It’s hard to believe that The Devil’s Double doesn’t intend to be a put-on. Despite a real-life basis of its plot, Lee Tamahori’s fierce depiction of hedonistic Saddaam Hussein spawn Uday Hussein relegates the character to a farcical cartoon. Looking like a macabre Groucho Marx, Dominic Cooper portrays Uday as a leering, cigar-puffing womanizer who alternates between scowling and grating hyena guffaws.
Cooper takes on a second role as well, playing the innocent Latif Yahia, Uday’s lookalike who was forced against his will into becoming Uday’s body double.
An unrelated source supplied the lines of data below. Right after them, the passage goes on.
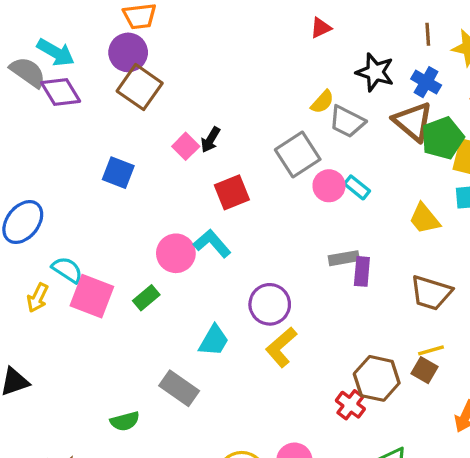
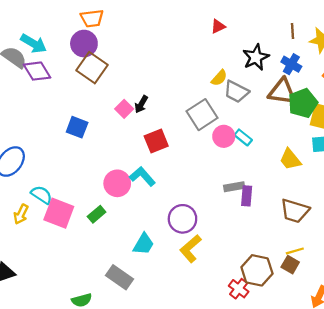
black star: (375, 72) -> (256, 57), turned 30
brown triangle: (413, 122) -> (282, 92), turned -32

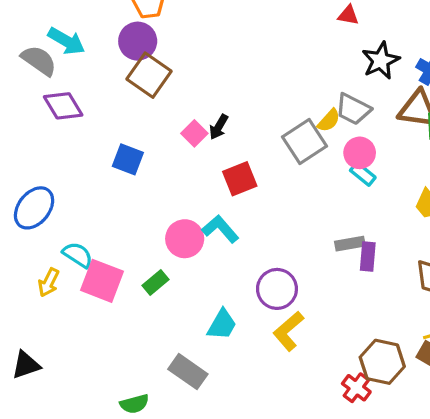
red triangle: (218, 26) -> (348, 15), moved, turned 35
purple diamond: (37, 71) -> (63, 106), moved
yellow semicircle: (219, 78) -> (329, 120), moved
pink circle: (224, 136) -> (360, 153), moved

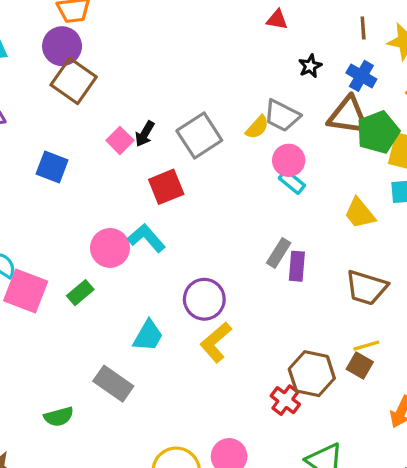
black star: (381, 61) -> (310, 66), size x0.6
gray square: (305, 142) -> (199, 135), moved
gray rectangle: (350, 244) -> (279, 253), turned -48

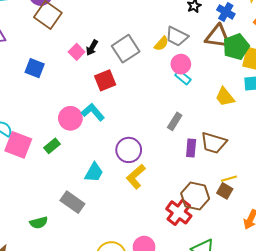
purple rectangle: (297, 266) -> (191, 148), moved
brown trapezoid: (366, 288) -> (214, 143), moved
red cross: (285, 400) -> (179, 212), size x1.4

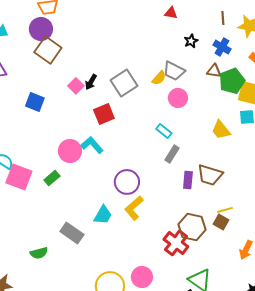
brown triangle: (218, 36) -> (214, 71), size x0.6
cyan rectangle: (183, 77) -> (164, 131), moved
cyan trapezoid: (94, 172) -> (103, 215), moved

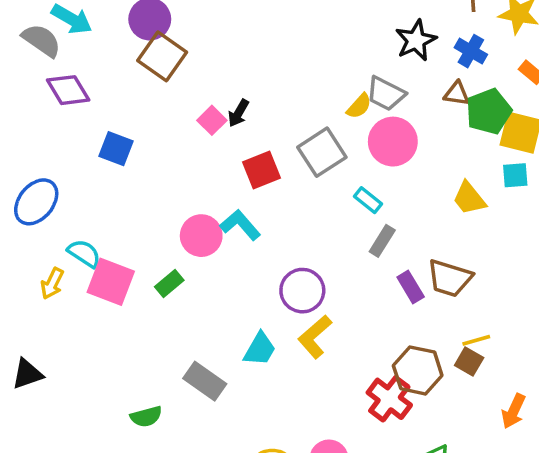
black star: (191, 41) -> (416, 40), size x1.6
gray square: (124, 83) -> (322, 152), moved
pink circle: (178, 98) -> (393, 142), size x1.4
blue square: (35, 102) -> (116, 149), moved
purple rectangle: (188, 180) -> (411, 287), turned -36

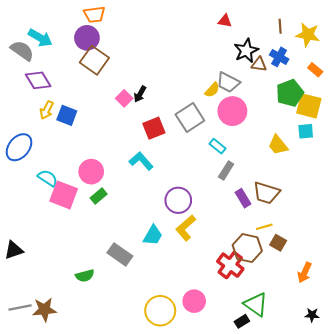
brown triangle: (457, 94) -> (259, 64), moved
pink circle: (201, 236) -> (91, 172), moved
yellow arrow: (52, 283) -> (47, 110), moved
yellow line: (476, 340) -> (264, 227), moved

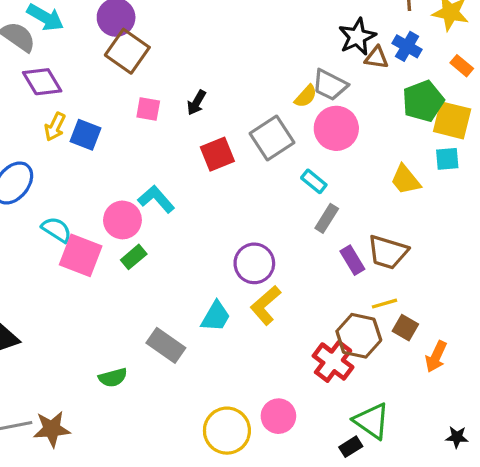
pink square: (124, 98) -> (148, 109), moved, turned -35
cyan L-shape: (141, 161) -> (156, 199), moved
orange arrow: (305, 272) -> (436, 357), moved

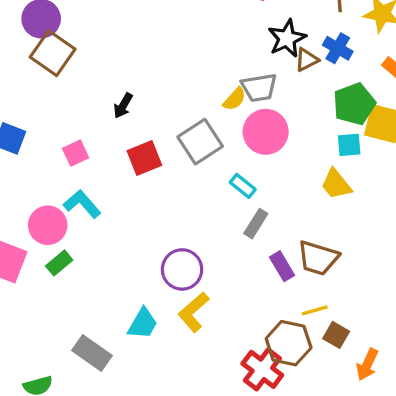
brown triangle: (376, 58) -> (307, 60), turned -35
gray trapezoid: (330, 85) -> (259, 88), turned -36
pink square: (148, 109) -> (76, 153), moved, turned -35
cyan square: (447, 159) -> (349, 145), moved

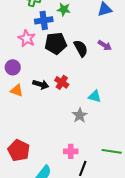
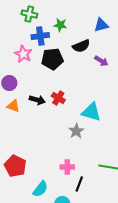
black semicircle: (81, 48) -> (81, 46), moved, turned 96
cyan triangle: (95, 96) -> (91, 112), size x1.5

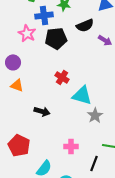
black arrow: (37, 100) -> (42, 111), moved
cyan triangle: (91, 112) -> (82, 95), moved
gray star: (76, 131) -> (95, 115), moved
black line: (79, 184) -> (94, 163), moved

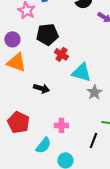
black pentagon: (56, 38) -> (47, 34), moved
orange triangle: (17, 85) -> (16, 62), size x1.5
pink cross: (71, 146) -> (61, 125), moved

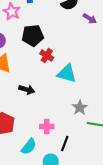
gray star: (94, 92) -> (80, 108), moved
black line: (93, 140) -> (65, 144), moved

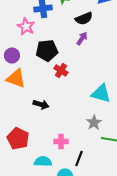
purple arrow: (90, 19) -> (82, 38), moved, turned -88
cyan triangle: (67, 74) -> (101, 93), moved
cyan semicircle: (29, 147) -> (43, 161), turned -126

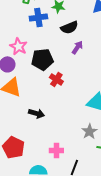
black semicircle: (84, 18) -> (69, 27), moved
pink star: (26, 26) -> (18, 46), moved

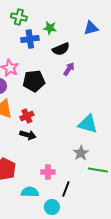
red cross: (56, 79) -> (27, 116), moved, turned 32

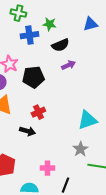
purple arrow: (69, 69) -> (68, 65), turned 32
red cross: (27, 116) -> (38, 112), moved
cyan triangle: (88, 124) -> (87, 120), turned -35

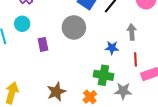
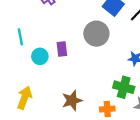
cyan circle: (22, 24) -> (40, 56), moved
orange cross: (90, 97) -> (107, 109), turned 32

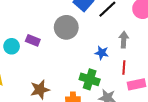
purple rectangle: (62, 49) -> (33, 40), turned -64

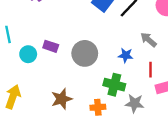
gray circle: (66, 27) -> (85, 53), moved
gray arrow: (124, 40) -> (149, 40), turned -49

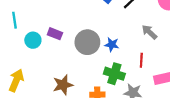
blue star: (126, 55) -> (112, 45), moved
red line: (151, 70) -> (141, 60), moved

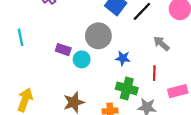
cyan circle: (33, 40) -> (82, 59), moved
gray circle: (87, 42) -> (98, 36), moved

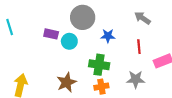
green cross: (127, 88) -> (99, 65), moved

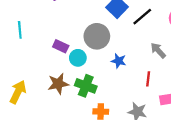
green cross: (99, 65) -> (86, 86), moved
brown star: (67, 82) -> (58, 84), moved

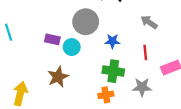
green cross: (86, 86) -> (113, 71), moved

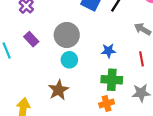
gray circle: (86, 22) -> (67, 35), moved
purple rectangle: (52, 39) -> (31, 39), moved, turned 40

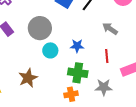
cyan circle: (69, 60) -> (50, 50), moved

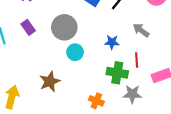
blue star: (77, 46) -> (112, 42), moved
green cross: (78, 73) -> (117, 73), moved
orange cross: (71, 94) -> (96, 101), turned 32

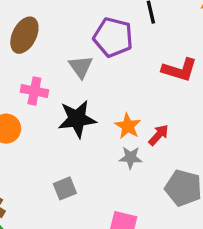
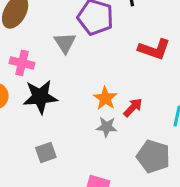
black star: (77, 119) -> (40, 97), moved

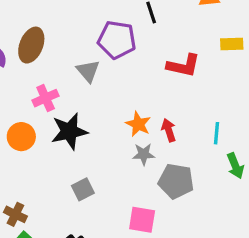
pink cross: (22, 63) -> (46, 98), turned -30
red arrow: (133, 108) -> (169, 130), turned -55
gray pentagon: (153, 156) -> (176, 181), moved

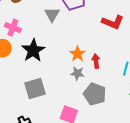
pink cross: (46, 98) -> (13, 28), moved, turned 35
black star: (69, 131) -> (33, 50), turned -30
gray square: (83, 189) -> (35, 89), size x1.5

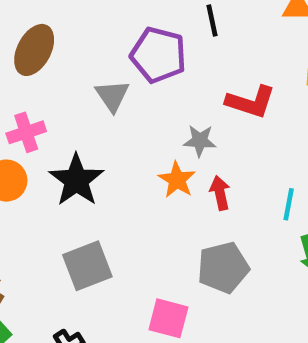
pink cross: (13, 28) -> (26, 132), turned -35
gray star: (77, 73) -> (200, 141), moved
gray pentagon: (95, 94) -> (223, 268), turned -30

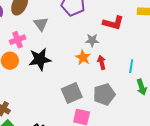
gray triangle: (112, 96) -> (41, 24), moved
black star: (76, 180) -> (40, 59), turned 30
gray square: (87, 266) -> (72, 93), moved

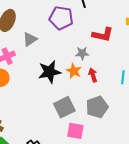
gray triangle: (41, 24) -> (30, 39), turned 35
black star: (40, 59) -> (49, 72), moved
As Yahia, Cooper delivers a vastly superior performance, wearing the dazed expression of a good man trapped in pure evil. He’s also a good actor trapped in a bad movie.
Many of the problems with The Devil’s Double stem from the nature of its narrative. Clearly produced for an English-speaking audience, the movie adopts an illogical method in which characters speak English with vaguely defined “foreign” accents. That unfortunate decision only enhances a synthetic quality that dominates each scene. Cooper’s dual role is an equally transparent gimmick: The men look, unsurprisingly, like twins. The contrast provides a constant reminder that Cooper works better with soft-spoken characters and not poorly scripted “SNL” characterizations.